Each line of the records that holds "Flowchart" should be shown in full.

Excerpted records section start

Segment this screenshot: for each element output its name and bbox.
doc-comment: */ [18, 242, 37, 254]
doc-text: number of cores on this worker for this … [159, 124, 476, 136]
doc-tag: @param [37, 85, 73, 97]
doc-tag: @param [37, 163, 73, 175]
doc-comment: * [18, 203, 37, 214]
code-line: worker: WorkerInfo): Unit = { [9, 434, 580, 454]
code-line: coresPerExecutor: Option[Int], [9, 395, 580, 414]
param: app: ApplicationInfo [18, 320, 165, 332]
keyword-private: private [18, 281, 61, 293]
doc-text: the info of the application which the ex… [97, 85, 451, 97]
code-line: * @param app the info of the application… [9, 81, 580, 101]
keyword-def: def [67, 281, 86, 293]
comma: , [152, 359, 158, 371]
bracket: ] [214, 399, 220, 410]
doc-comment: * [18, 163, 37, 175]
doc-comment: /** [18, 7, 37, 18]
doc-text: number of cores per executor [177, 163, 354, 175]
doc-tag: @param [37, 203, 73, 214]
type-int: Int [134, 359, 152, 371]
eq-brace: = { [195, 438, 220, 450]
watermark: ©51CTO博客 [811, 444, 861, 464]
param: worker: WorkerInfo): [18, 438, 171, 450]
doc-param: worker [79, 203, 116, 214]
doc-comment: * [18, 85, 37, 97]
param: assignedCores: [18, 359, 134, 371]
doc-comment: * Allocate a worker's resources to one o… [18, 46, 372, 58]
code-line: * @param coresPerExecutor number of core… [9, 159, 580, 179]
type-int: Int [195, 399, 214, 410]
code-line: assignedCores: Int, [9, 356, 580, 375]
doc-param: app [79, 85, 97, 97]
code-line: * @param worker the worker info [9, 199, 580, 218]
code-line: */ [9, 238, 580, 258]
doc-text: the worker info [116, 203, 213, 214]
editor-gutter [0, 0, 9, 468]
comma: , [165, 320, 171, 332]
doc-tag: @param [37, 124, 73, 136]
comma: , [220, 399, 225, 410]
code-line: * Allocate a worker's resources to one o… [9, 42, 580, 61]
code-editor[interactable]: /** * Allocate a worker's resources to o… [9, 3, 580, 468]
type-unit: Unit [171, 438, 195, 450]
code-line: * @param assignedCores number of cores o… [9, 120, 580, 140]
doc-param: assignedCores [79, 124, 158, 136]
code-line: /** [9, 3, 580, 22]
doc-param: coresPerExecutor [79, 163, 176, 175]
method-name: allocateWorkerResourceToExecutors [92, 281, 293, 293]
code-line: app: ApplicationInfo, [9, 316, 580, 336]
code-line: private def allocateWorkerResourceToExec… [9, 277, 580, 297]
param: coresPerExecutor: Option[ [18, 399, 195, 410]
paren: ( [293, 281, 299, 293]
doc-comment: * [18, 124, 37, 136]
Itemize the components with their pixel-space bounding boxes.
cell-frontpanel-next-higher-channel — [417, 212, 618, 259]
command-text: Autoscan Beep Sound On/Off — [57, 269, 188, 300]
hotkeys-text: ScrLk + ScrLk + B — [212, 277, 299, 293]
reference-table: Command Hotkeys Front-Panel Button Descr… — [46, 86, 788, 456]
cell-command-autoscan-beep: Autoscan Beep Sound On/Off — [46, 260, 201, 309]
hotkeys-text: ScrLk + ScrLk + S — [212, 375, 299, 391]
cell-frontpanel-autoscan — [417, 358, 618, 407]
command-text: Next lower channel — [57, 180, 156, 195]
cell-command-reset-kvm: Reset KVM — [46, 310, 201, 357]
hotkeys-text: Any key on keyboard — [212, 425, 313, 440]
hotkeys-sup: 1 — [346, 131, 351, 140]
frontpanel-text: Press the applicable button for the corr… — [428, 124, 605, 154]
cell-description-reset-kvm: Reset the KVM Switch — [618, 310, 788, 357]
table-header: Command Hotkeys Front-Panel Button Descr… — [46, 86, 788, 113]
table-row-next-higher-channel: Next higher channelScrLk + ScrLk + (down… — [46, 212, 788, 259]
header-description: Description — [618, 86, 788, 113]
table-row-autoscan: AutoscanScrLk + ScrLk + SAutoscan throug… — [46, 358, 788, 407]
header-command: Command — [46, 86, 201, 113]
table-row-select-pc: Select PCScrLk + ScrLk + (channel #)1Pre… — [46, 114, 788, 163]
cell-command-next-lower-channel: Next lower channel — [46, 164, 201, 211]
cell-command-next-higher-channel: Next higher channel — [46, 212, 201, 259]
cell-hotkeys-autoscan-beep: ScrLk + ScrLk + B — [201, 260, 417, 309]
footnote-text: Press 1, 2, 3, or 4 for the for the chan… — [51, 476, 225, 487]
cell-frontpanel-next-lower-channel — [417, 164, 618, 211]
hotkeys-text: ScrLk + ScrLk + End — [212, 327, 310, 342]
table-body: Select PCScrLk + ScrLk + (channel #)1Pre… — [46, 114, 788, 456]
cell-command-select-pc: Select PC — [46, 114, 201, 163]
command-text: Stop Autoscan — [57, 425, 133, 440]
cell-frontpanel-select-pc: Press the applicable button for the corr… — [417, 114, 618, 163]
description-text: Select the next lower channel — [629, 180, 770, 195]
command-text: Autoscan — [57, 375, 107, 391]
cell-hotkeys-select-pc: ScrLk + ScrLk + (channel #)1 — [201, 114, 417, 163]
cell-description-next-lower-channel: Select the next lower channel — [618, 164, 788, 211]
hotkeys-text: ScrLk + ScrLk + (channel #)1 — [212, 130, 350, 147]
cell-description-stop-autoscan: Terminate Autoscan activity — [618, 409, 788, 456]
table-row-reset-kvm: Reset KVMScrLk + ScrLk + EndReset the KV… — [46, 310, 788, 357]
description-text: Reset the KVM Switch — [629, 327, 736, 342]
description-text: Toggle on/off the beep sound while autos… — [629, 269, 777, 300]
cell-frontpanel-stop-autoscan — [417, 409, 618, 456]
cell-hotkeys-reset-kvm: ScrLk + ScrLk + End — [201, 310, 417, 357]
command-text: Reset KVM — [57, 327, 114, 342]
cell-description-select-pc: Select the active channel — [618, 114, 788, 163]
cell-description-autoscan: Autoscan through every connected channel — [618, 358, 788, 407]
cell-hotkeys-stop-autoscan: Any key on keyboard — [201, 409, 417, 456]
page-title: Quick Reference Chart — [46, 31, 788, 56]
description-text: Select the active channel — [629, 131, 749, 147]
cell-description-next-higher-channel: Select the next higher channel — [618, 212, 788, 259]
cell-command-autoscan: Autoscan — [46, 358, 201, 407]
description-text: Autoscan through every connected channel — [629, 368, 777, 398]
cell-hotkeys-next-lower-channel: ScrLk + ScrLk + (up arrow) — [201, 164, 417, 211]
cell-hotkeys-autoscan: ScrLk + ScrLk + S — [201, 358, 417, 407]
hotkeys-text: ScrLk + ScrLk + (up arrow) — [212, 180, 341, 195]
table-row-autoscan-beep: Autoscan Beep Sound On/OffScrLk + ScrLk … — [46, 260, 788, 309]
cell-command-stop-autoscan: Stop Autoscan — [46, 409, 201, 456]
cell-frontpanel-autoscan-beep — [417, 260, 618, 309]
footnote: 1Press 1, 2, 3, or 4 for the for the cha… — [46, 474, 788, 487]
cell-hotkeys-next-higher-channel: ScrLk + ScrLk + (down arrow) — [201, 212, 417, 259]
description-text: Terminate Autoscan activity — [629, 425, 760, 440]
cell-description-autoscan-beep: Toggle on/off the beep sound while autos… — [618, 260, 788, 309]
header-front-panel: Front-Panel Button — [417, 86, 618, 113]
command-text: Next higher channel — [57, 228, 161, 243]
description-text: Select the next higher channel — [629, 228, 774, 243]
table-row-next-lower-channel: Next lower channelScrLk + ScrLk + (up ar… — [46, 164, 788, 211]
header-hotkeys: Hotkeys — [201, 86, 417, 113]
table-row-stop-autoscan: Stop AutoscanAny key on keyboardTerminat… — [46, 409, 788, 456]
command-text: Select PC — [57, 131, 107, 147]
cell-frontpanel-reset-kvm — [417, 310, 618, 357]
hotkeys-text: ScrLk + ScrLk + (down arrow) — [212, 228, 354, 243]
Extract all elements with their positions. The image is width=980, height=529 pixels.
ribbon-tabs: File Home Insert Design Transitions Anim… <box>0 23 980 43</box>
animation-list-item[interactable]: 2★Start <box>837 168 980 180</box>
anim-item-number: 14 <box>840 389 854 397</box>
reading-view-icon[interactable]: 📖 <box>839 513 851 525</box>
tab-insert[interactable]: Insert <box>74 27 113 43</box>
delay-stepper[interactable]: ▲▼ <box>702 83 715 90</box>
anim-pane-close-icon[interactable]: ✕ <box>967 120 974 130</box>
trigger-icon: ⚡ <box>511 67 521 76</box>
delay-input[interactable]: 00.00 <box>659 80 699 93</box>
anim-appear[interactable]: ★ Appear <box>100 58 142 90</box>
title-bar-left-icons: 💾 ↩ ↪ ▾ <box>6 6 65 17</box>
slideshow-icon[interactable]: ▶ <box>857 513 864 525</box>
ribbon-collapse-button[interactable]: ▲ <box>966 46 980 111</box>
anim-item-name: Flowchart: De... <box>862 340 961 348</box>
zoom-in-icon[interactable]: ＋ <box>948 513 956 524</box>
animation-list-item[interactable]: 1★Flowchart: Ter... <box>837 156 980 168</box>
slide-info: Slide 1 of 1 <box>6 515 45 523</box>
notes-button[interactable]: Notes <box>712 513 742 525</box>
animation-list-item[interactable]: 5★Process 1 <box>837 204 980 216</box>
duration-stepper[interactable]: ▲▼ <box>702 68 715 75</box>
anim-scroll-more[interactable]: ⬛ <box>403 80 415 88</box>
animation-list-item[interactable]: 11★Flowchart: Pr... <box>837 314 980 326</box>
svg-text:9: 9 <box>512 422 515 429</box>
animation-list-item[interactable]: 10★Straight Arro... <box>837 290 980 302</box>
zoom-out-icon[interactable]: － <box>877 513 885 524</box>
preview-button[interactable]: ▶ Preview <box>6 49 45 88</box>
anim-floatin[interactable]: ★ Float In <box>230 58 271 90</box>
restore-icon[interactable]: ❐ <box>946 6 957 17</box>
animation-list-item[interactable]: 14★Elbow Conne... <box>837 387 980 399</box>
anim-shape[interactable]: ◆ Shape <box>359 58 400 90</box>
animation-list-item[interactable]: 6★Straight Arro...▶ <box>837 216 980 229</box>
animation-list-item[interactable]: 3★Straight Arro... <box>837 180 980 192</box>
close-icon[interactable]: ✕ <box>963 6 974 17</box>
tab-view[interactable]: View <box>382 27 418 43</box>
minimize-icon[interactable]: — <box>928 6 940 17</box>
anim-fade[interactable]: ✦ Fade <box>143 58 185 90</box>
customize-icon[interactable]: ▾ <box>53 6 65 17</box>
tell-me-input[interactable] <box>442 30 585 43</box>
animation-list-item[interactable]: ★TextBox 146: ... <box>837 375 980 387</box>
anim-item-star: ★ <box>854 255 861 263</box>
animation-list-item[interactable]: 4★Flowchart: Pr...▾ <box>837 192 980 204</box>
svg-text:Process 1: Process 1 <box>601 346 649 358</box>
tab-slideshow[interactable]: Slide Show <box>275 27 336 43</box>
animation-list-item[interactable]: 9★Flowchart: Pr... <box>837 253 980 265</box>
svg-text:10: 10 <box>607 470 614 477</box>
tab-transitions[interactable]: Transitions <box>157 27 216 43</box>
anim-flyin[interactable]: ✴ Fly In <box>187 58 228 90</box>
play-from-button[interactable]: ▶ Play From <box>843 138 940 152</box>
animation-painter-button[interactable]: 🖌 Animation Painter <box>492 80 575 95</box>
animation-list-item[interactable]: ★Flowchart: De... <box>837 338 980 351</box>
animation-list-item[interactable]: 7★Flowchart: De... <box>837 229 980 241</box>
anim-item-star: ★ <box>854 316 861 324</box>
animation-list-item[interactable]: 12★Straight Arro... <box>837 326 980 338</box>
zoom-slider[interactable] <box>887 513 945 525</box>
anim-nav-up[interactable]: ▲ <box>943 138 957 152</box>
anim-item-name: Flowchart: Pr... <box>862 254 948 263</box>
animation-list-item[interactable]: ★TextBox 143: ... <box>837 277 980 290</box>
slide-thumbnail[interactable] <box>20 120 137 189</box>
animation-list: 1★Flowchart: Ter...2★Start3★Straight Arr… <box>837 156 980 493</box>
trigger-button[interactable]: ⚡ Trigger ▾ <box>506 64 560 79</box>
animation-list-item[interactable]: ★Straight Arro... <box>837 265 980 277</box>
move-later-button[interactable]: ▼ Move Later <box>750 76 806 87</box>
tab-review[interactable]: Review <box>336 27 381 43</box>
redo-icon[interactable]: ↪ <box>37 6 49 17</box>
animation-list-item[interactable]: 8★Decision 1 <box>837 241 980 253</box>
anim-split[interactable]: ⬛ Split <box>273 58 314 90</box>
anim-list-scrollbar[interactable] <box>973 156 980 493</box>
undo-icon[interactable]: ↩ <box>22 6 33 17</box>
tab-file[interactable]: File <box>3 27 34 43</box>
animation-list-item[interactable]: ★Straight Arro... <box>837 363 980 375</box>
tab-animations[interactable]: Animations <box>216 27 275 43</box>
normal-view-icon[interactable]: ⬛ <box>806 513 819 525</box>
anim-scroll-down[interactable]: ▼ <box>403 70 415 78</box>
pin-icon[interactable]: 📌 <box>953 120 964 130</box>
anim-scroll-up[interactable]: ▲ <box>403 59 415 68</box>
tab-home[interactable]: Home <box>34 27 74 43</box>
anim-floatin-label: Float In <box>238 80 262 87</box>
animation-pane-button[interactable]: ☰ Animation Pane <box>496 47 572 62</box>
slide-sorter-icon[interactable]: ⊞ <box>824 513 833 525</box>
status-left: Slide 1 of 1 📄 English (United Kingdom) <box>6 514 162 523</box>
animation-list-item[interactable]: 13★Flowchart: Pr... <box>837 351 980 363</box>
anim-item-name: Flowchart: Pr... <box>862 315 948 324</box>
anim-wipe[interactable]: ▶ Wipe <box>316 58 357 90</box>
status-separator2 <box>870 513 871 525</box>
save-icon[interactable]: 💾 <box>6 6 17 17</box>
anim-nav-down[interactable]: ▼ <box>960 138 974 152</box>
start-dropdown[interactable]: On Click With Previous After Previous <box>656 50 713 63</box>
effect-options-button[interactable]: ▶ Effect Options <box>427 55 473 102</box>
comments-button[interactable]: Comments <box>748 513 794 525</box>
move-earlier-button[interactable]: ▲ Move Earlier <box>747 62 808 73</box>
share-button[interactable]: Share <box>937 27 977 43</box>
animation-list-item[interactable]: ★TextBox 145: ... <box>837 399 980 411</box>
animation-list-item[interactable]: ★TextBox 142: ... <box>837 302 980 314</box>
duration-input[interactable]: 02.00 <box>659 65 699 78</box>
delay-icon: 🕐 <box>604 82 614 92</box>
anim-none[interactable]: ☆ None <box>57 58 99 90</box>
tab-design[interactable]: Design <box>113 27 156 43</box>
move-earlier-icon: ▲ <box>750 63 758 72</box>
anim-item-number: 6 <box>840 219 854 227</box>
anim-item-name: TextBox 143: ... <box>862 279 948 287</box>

Excerpted records section end

*Solution to this task*.
anim-item-name: Flowchart: De... <box>862 340 961 348</box>
animation-list-item[interactable]: 1★Flowchart: Ter... <box>837 156 980 168</box>
animation-list-item[interactable]: 11★Flowchart: Pr... <box>837 314 980 326</box>
animation-list-item[interactable]: 4★Flowchart: Pr...▾ <box>837 192 980 204</box>
animation-list-item[interactable]: 9★Flowchart: Pr... <box>837 253 980 265</box>
animation-list-item[interactable]: ★Flowchart: De... <box>837 338 980 351</box>
animation-list-item[interactable]: 7★Flowchart: De... <box>837 229 980 241</box>
anim-item-name: Flowchart: Pr... <box>862 254 948 263</box>
animation-list: 1★Flowchart: Ter...2★Start3★Straight Arr… <box>837 156 980 493</box>
animation-list-item[interactable]: 13★Flowchart: Pr... <box>837 351 980 363</box>
anim-item-name: Flowchart: Pr... <box>862 315 948 324</box>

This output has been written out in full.